Rema Beshtawy, 29, a Palestinian from Syria, has been living in Cyprus as an asylum-seeker for the last two years. A graduate of English Literature who used to work at a nursery school and as a private tutor, Rema fled the war in Syria together with her son, Atif, and her parents in search of safety in Cyprus.
“We lived in safety and stability. My parents used to own a restaurant. We had a good life. But after the war no one felt secure or safe. Kidnapping, theft and killing were part of the daily routine. Inflation and scarcity of basic goods such as water and electricity made living even more difficult,” says Rema.
Rema always dreamed of continuing her studies abroad but even before the crisis, being stateless was an impediment to realising her dreams.
When she felt that there was no end in sight to the Syrian crisis, she took the decision to come to Cyprus with her son and parents. Her brother was already living in Cyprus.
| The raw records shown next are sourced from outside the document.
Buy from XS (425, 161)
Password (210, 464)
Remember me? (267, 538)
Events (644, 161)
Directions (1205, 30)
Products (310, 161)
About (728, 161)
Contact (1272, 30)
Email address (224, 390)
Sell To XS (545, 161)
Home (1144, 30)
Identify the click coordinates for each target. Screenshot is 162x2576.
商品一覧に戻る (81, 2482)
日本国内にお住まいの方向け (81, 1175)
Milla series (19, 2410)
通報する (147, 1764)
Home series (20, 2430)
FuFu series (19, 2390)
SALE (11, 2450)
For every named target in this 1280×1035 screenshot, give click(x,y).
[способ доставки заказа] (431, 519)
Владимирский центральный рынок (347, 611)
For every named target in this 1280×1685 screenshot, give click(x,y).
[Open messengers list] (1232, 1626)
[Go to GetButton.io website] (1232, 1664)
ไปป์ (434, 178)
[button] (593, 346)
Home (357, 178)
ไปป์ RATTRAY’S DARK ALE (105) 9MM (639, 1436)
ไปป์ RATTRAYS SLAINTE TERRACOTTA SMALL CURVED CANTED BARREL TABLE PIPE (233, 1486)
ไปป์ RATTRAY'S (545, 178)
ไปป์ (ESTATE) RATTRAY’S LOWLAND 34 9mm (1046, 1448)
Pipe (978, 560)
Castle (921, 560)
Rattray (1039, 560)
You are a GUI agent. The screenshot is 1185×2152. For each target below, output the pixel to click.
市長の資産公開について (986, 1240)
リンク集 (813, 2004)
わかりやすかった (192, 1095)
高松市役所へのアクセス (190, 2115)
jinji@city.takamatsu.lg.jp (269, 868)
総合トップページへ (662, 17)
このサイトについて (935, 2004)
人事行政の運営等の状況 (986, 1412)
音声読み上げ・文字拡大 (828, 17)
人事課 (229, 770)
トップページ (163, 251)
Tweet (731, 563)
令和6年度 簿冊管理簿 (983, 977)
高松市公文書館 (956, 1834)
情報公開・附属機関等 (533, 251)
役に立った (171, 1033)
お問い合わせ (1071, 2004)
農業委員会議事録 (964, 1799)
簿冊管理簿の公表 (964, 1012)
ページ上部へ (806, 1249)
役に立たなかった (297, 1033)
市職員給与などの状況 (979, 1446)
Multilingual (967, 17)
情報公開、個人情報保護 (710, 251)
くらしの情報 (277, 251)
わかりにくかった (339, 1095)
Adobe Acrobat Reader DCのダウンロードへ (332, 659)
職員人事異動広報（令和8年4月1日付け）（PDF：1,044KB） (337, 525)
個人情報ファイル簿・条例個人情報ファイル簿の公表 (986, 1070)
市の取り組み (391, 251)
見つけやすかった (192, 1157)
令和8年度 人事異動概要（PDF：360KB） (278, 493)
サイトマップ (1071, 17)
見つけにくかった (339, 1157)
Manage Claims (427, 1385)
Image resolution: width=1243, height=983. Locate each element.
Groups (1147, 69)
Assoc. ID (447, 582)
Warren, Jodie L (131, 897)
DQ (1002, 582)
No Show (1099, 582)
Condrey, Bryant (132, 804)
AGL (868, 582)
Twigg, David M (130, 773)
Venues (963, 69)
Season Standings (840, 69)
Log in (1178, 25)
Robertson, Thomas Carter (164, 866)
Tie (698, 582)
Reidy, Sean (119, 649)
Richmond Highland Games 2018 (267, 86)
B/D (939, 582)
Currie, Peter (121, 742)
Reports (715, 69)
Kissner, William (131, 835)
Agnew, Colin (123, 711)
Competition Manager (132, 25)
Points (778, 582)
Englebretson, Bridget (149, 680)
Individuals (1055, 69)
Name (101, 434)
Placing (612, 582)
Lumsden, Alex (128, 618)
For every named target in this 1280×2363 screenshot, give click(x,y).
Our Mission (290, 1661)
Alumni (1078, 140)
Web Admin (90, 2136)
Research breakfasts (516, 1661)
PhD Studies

“Syria is so close to Cyprus, and it was safer for me, my son and my parents to come to Cyprus. We came by aeroplane to the north and then crossed to the south,” says Rema. “Besides, Cyprus and Syria have many commonalities – the food, like koupepia and kolokasi; the weather, to name a few,” she adds with a warm, nostalgic smile.
Rema feels safe and reassured about her son’s future in Cyprus. “Atif is eight years old and goes to a public school. He learned Greek quickly and today he speaks like a Cypriot,” Rema says and feels grateful that her son can get free education in Cyprus.
“We are lucky to be entitled for free education and I would like to thank the Ministry of Education for this as well as the teachers for their caring concern and support to my son. My son is happy at school and when he’s happy I’m also happy.”
Rema is learning Greek and enjoys helping her son, Atif, aged 8, with his homework. © UNHCR Cyprus/Sebastian Rich
Rema Beshtawy, 29, fled Syria in search of safety with her mother Sobeya, her father and her young son. © UNHCR Cyprus/Sebastian Rich
Atif, aged 8, attends public school in Nicosia and is supported at home by his mother Rema, and his grandmother Sobeya. © UNHCR Cyprus/Sebastian Rich
Being stateless has not stopped 29-year-old Rema from hoping and dreaming of a more secure future. © UNHCR Cyprus/Sebastian Rich
A graduate of English Literature, Rema has always dreamt of continuing her studies and of one day owning her own house. © UNHCR Cyprus/Sebastian Rich
When Atif is at school, Rema attends Greek classes and works as a volunteer at a consulting company that runs a number of projects supporting the integration of refugees and migrants; these include vocational and language training to help refugees improve their employability, as well as public awareness projects to help Cypriots and refugees learn about each other and from each other. “That gives me the opportunity to acquire knowledge and new skills, expand my network and improve my chances in finding a job at a later stage,” says Rema.
Volunteering gives Rema a sense of normalcy and that’s among the advice she gives to refugees and asylum-seekers she meets through her volunteering work. “When I first arrived two years ago, I was taking part in every seminar and workshop I came across to enable me to integrate in the country. So, when I reach out to refugees, I advise them to do the same: persevere, take part in as many activities as you can; it’s better than to sit and be depressed.”
Rema feels that Cyprus is her home now and her dream is to be able to buy a house one day. But at the moment her priorities are elsewhere: “I’m learning the language and maybe through the language I will find a job, help my son with his homework, my parents… and maybe in the future I will buy a house.”